> [Exercise instructions]
Scan the data for "Vintage" and copy each matching line.

======== Extracted entries

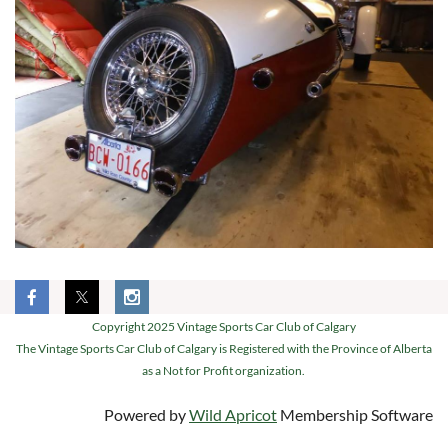
Copyright 2025 Vintage Sports Car Club of Calgary
The Vintage Sports Car Club of Calgary is Registered with the Province of Alberta
as a Not for Profit organization.
Powered by
Wild Apricot
Membership Software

================

> [Solution to this problem]
Copyright 2025 Vintage Sports Car Club of Calgary
The Vintage Sports Car Club of Calgary is Registered with the Province of Alberta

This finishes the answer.